Discord.Net: Discord.Net doesn't automatically reconnect after network disconnect

2018-02-22 14:06:21|INFO|ArchiBoT|OnLog() Discord | Discord.Net v2.0.0-beta (API v6)
(...)
2018-02-22 15:26:11|WARN|ArchiBoT|OnLog() Gateway |
2018-02-22 15:26:11|WARN|ArchiBoT|OnLog() System.Exception: Server missed last heartbeat
   at Discord.ConnectionManager.<>c__DisplayClass28_0.<<StartAsync>b__0>d.MoveNext()
2018-02-22 15:26:11|INFO|ArchiBoT|OnLog() Gateway | Disconnecting
2018-02-22 15:26:12|INFO|ArchiBoT|OnLog() Gateway | Disconnected
2018-02-22 15:26:13|INFO|ArchiBoT|OnLog() Gateway | Connecting
2018-02-22 15:27:58|INFO|ArchiBoT|OnLog() Gateway | Disconnecting
2018-02-22 15:27:58|INFO|ArchiBoT|OnLog() Gateway | Disconnected

Library properly attempted to reconnect after missing last heartbeat, but it seems like it failed with timeout after those ~45 seconds and decided to stop further attempts. According to https://github.com/RogueException/Discord.Net/commit/73ac9d7886aa48b9d809c56e51945056f3b67232 - similar issue should be already solved for 2.0.0-beta, but it seems that this issue is still recent in one form or another.

It should definitely keep on trying until it succeeds, unless this is somehow intended (in this case how we should handle it ourselves?)

Thank you in advance.

About this issue

  • Original URL
  • State: closed
  • Created 6 years ago
  • Comments: 59 (24 by maintainers)

Commits related to this issue

Most upvoted comments

I’ve just started using Discord.Net in a project and have immediately noticed this issue. I have a bot that starts up and runs LoginAsync() and then StartAsync(). It connects and works fine. However, after some number of hours, I notice the bot has gone offline on Discord, and my console log displays Gateway: Disconnected. That’s it. There are no other messages about a heartbeat, and it literally never, ever, ever attempts to reconnect. It always disconnects after a while, and it never reconnects.

When this happens, the bot stays offline on Discord, and no longer responds to PMs. However, curiously, it is still able to send automated messages to a channel via SendMessageAsync() despite being offline.

My only solution to get the bot fully online again is to restart it completely. This is quite annoying to have to do every single day. Sometimes I have to do it multiple times per day.

I just merged two fixes to possible deadlocks, #1872 and #1873 They should deal with the valid reports that I read here.

These changes are effective in 2.4.1-dev and the latest 3.0.0-dev (so 3.0.0-dev-20210615.5) that are available in MyGet. Please use these before reporting any other deadlock.

As a note, the websocket connection being closed and reconnecting isn’t a deadlock or an issue at all.
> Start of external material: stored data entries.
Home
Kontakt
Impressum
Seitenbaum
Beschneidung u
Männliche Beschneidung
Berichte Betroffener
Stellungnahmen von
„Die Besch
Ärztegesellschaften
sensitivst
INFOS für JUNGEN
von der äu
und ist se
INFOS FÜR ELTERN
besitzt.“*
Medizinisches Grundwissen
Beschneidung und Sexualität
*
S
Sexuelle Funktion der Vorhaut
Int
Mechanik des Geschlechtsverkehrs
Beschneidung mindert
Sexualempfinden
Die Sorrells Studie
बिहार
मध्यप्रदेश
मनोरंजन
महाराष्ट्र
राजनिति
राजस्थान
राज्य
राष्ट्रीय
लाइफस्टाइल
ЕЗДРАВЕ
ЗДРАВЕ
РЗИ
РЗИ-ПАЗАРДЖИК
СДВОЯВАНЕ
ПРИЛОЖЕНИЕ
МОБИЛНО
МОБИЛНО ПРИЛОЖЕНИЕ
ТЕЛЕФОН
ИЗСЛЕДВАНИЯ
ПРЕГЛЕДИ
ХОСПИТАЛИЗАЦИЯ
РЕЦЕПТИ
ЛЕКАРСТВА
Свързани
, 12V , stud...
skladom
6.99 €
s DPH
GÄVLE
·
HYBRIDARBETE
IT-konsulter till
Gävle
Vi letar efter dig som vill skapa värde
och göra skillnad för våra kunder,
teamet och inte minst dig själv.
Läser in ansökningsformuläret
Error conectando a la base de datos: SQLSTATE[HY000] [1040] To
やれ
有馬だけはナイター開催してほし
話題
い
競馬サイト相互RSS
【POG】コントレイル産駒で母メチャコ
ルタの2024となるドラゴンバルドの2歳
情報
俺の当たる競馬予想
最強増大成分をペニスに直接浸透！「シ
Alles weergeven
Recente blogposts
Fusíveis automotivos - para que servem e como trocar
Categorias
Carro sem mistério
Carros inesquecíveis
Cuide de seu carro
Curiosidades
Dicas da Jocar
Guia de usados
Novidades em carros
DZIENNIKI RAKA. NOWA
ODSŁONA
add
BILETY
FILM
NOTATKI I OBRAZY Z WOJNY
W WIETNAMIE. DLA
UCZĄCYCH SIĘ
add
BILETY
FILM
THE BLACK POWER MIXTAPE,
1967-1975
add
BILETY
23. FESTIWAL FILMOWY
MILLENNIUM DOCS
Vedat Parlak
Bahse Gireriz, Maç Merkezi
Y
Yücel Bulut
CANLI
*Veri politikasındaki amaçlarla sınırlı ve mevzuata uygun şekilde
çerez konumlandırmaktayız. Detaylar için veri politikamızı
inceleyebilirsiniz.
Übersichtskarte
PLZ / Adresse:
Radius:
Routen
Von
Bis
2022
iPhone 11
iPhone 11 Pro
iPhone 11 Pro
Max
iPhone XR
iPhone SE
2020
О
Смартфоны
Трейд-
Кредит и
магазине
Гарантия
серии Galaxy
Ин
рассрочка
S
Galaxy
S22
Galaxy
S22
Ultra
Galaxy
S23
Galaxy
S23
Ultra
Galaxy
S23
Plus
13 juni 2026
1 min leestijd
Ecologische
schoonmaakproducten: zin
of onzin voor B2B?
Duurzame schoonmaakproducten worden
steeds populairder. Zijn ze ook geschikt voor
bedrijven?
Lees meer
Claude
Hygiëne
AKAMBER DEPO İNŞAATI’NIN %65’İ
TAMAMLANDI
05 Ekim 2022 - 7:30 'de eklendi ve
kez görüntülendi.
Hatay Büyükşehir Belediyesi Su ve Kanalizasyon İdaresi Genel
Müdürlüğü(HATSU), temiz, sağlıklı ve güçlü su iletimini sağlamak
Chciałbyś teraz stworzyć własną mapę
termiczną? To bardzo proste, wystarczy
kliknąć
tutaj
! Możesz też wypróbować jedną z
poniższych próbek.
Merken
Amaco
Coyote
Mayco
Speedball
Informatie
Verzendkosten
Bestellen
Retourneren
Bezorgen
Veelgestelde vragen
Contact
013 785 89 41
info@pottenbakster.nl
If it reconnected, it’s working.

Yeah this should really be bumped up and prioritized with these stupid changes. image

I can reproduce too:

01:56:09,735 [49] INFO - 01:56:09 Gateway     Failed to resume previous session
01:56:09,735 [49] INFO - 01:56:09 Gateway     Disconnecting
01:56:09,750 [87] INFO - 01:56:09 Gateway     Disconnected

nothing happend after Disconnected. I will try to get more information about the disconnect.

Server missed last heartbeat

The last time I didn’t get this one a few times a day was 0.9x 😉

One potential idea I had to fix this would be to go the route of Wumpus.Net. Wumpus.Net drops the StartAsync/StopAsync system and instead uses a RunAsync method to run the client. This RunAsync method would run the client until an unhandled exception occurs, including reconnecting and resuming where possible, accepting a cancellation token. Then, the StopAsync method would cancel this RunAsync call, or you could pass in your own CancellationToken.

To retain backwards compatibility, StartAsync would likely be rewritten into:

async Task StartAsync()
{
    while (true)
    {
        try
        {
            await RunAsync(CancellationToken.None);
        }
        catch (OperationCanceledException)
        {
            break;
        }
        catch (Exception)
        {
            // potentially log here instead of throw
            throw;
        }
    }
}

Going this route gives us more flexibility, and also lets us drop that annoying ConnectionManager class which is frankly impossible to debug IMHO.